Forschungsdaten-Lebenszyklus

Das Lebenszyklusmodell zeigt verschiedene Phasen, die die Forschungsdaten von Ihrer Entstehung bis zur Publikation oder gegebenenfalls planmäßigen endgültigen Löschung durchlaufen:

PHASE 1: Planung der Datenerhebung

Zu Beginn wird festgelegt, welche Daten für die Beantwortung einer wissenschaftlichen Fragestellung bereits vorhanden sind und welche neu erzeugt werden sollen. Darüber hinaus werden die Maßnahmen geplant, die den Umgang mit den Daten bestimmen.

PHASE 2: Erzeugung der Daten

In dieser Phase werden neue Daten erhoben (z.B. durch Experimente, Interviews, Bildaufnahmen, Beobachtungen) sowie die bereits vorhandenen gesammelt.

PHASE 3: Beschreibung im Entstehungskontext

Im nächsten Schritt werden die Informationen über den Entstehungskontext der Daten dokumentiert, z.B. Ort und Datum der Entstehung oder Informationen zum Gerät bzw. Werkzeug, mit dem die Daten erzeugt wurden.

PHASE 4: Aufbereitung

Anhand der festgelegten Kriterien wird bestimmt, welche der erhobenen Rohdaten archiviert und welche bewusst gelöscht werden sollen. Alle relevanten Daten werden dabei in eine für die geplante Forschungsarbeit geeignete Form bzw. Datenformat umgewandelt. Diese Daten bilden in der Regel die Grundlage der wissenschaftlichen Arbeit.

PHASE 5: Nutzung

Durch die Auswertung und Verarbeitung der in der vorangegangenen Phase vorbereiteten Daten werden für die Beantwortung der Forschungsfrage neue Daten generiert, denen neue Forschungserkenntnisse zugrunde liegen.
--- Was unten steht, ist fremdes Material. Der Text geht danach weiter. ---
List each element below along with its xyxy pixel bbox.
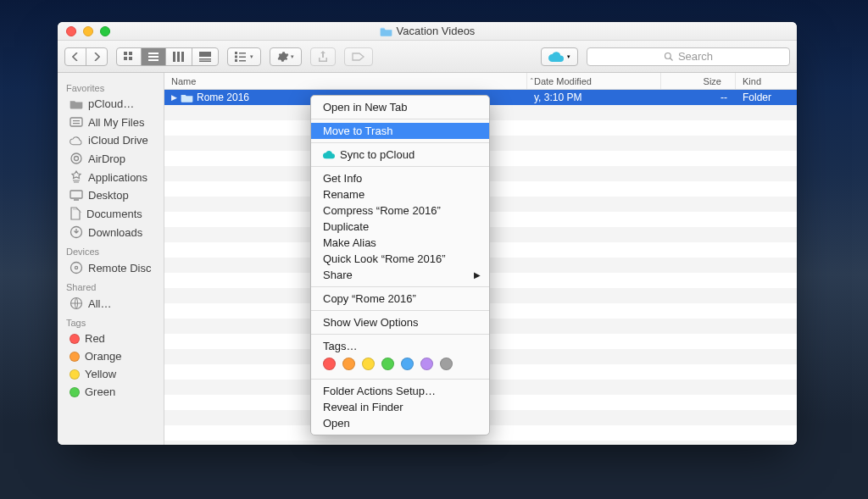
tag-color-red[interactable]	[323, 358, 336, 370]
column-header-row: Name ˄ Date Modified Size Kind	[164, 73, 797, 90]
window-title: Vacation Videos	[58, 25, 797, 37]
svg-rect-9	[181, 52, 184, 62]
pcloud-icon	[323, 150, 335, 159]
row-date: y, 3:10 PM	[527, 91, 661, 103]
sidebar-item-documents[interactable]: Documents	[58, 204, 164, 223]
sidebar: Favorites pCloud… All My Files iCloud Dr…	[58, 73, 164, 445]
tag-color-purple[interactable]	[420, 358, 433, 370]
menu-view-options[interactable]: Show View Options	[311, 314, 489, 330]
list-view-button[interactable]	[142, 48, 166, 65]
documents-icon	[70, 207, 81, 220]
sort-indicator-icon: ˄	[530, 77, 534, 86]
back-button[interactable]	[65, 48, 86, 65]
column-size[interactable]: Size	[661, 73, 736, 89]
sidebar-tag-red[interactable]: Red	[58, 330, 164, 347]
sidebar-item-desktop[interactable]: Desktop	[58, 186, 164, 204]
menu-sync-pcloud[interactable]: Sync to pCloud	[311, 147, 489, 163]
sidebar-item-pcloud[interactable]: pCloud…	[58, 95, 164, 113]
svg-rect-10	[199, 52, 211, 57]
sidebar-item-downloads[interactable]: Downloads	[58, 223, 164, 241]
sidebar-item-airdrop[interactable]: AirDrop	[58, 149, 164, 168]
sidebar-item-all-my-files[interactable]: All My Files	[58, 113, 164, 131]
sidebar-tag-yellow[interactable]: Yellow	[58, 365, 164, 383]
sidebar-shared-header: Shared	[58, 277, 164, 294]
tag-color-yellow[interactable]	[362, 358, 375, 370]
menu-open-new-tab[interactable]: Open in New Tab	[311, 99, 489, 115]
column-date[interactable]: Date Modified	[527, 73, 661, 89]
menu-tag-colors	[311, 354, 489, 375]
context-menu: Open in New Tab Move to Trash Sync to pC…	[310, 95, 490, 435]
window-title-text: Vacation Videos	[397, 25, 476, 37]
column-name[interactable]: Name	[164, 73, 527, 89]
svg-rect-3	[129, 57, 132, 60]
menu-open[interactable]: Open	[311, 415, 489, 431]
tag-dot-icon	[70, 387, 80, 397]
tag-dot-icon	[70, 352, 80, 362]
downloads-icon	[70, 225, 83, 239]
svg-rect-8	[177, 52, 180, 62]
sidebar-item-remote-disc[interactable]: Remote Disc	[58, 258, 164, 277]
menu-reveal-in-finder[interactable]: Reveal in Finder	[311, 399, 489, 415]
sidebar-item-applications[interactable]: Applications	[58, 168, 164, 186]
disclosure-triangle-icon[interactable]: ▶	[171, 93, 177, 102]
svg-rect-22	[73, 120, 80, 121]
share-icon	[318, 51, 328, 63]
svg-line-20	[670, 58, 672, 60]
zoom-window-button[interactable]	[100, 26, 110, 36]
svg-rect-7	[173, 52, 175, 62]
sidebar-tag-orange[interactable]: Orange	[58, 347, 164, 365]
sidebar-tag-green[interactable]: Green	[58, 383, 164, 401]
tag-color-green[interactable]	[381, 358, 394, 370]
menu-folder-actions[interactable]: Folder Actions Setup…	[311, 383, 489, 399]
menu-duplicate[interactable]: Duplicate	[311, 219, 489, 235]
svg-rect-6	[148, 59, 159, 61]
menu-get-info[interactable]: Get Info	[311, 170, 489, 186]
coverflow-view-button[interactable]	[192, 48, 218, 65]
close-window-button[interactable]	[66, 26, 76, 36]
column-kind[interactable]: Kind	[736, 73, 797, 89]
menu-copy[interactable]: Copy “Rome 2016”	[311, 291, 489, 307]
svg-point-25	[75, 157, 79, 161]
traffic-lights	[66, 26, 110, 36]
svg-point-32	[75, 266, 77, 269]
svg-rect-0	[124, 52, 127, 55]
icon-view-button[interactable]	[117, 48, 142, 65]
tag-color-blue[interactable]	[401, 358, 414, 370]
arrange-button[interactable]: ▾	[228, 48, 260, 65]
tag-color-gray[interactable]	[440, 358, 453, 370]
cloud-icon	[548, 52, 564, 62]
menu-compress[interactable]: Compress “Rome 2016”	[311, 202, 489, 219]
pcloud-toolbar-button[interactable]: ▾	[541, 47, 578, 66]
forward-button[interactable]	[86, 48, 107, 65]
disc-icon	[70, 261, 83, 274]
view-switcher	[116, 47, 219, 66]
menu-quick-look[interactable]: Quick Look “Rome 2016”	[311, 251, 489, 267]
svg-rect-15	[235, 55, 237, 58]
tags-toolbar-button[interactable]	[344, 47, 373, 66]
menu-move-to-trash[interactable]: Move to Trash	[311, 123, 489, 139]
menu-rename[interactable]: Rename	[311, 186, 489, 202]
action-button[interactable]: ▾	[270, 48, 301, 65]
column-view-button[interactable]	[166, 48, 192, 65]
search-icon	[664, 52, 674, 62]
submenu-arrow-icon: ▶	[474, 270, 481, 280]
svg-point-31	[71, 263, 82, 274]
svg-rect-14	[239, 53, 246, 54]
minimize-window-button[interactable]	[83, 26, 93, 36]
menu-tags[interactable]: Tags…	[311, 338, 489, 354]
search-input[interactable]: Search	[587, 47, 790, 66]
tag-color-orange[interactable]	[342, 358, 355, 370]
menu-share[interactable]: Share▶	[311, 267, 489, 283]
share-toolbar-button[interactable]	[310, 47, 336, 66]
svg-rect-12	[199, 60, 211, 62]
search-placeholder: Search	[678, 50, 713, 63]
airdrop-icon	[70, 152, 83, 165]
cloud-icon	[70, 136, 83, 146]
sidebar-item-icloud-drive[interactable]: iCloud Drive	[58, 131, 164, 149]
titlebar: Vacation Videos	[58, 22, 797, 41]
svg-rect-1	[129, 52, 132, 55]
sidebar-item-shared-all[interactable]: All…	[58, 294, 164, 313]
svg-rect-28	[70, 191, 82, 198]
menu-make-alias[interactable]: Make Alias	[311, 235, 489, 251]
svg-rect-4	[148, 53, 159, 54]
In der Regel besitzen jedoch alle Daten eine hohe Relevanz, da sie die Nachvollziehbarkeit dieser Erkenntnisse gewährleisten.

PHASE 6: Archivierung

In dieser Phase wird festgelegt, welche der gewonnenen Daten nur kurzfristig aufbewahrt werden sollen (z.B. nur für die Dauer des Forschungsprojektes), und bei welchen ist es sinnvoll, eine langfristige Archivierung zu sichern, sodass die Daten auch nach Abschluss des Forschungsprojektes auffindbar sind. In diesem Zusammenhang wird bestimmt, welche Medienformate bzw. Datenarchive oder Repositorien für die festgelegte Art der Archivierung geeignet sind. Neben den technischen Rahmenbedingungen werden hierfür anfallende Kosten geklärt sowie Regelungen zu Urheberrecht und Haftung vereinbart.

PHASE 7: Bereitstellung in geeigneter Form

Die für eine langfristige Archivierung vorgesehenen Daten werden nun gemäß den Formaten und Standards (z.B. für Metadaten, Zitierung, Annotationen) bereitgestellt und zu einem Archiv hinzugefügt. Denn damit die Daten zukünftig aufgefunden und nachgenutzt werden können, z.B. im Kontext neuer wissenschaftlichen Fragestellungen oder als Nachweis der wissenschaftlichen Praxis, ist es wichtig, sie in einer geeigneten Form zu erfassen.

PHASE 8: Nachnutzung

Es wird festgelegt, unter welchen Rahmenbedingungen die archivierten Daten von Dritten nachgenutzt werden sollen.

PHASE 9: Planmäßige Löschung

Datenschutzrechtlichen Vorschriften sehen häufig die geplante Löschung bestimmter Forschungsdaten nach Beendigung des Projektes vor (Löschfristen). Dies betrifft in der Regel personenbezogene Daten; aggregierte Daten, die keine Rückschlüsse auf die Identität einzelner Datengeber zulassen, sind hiervon häufig nicht betroffen.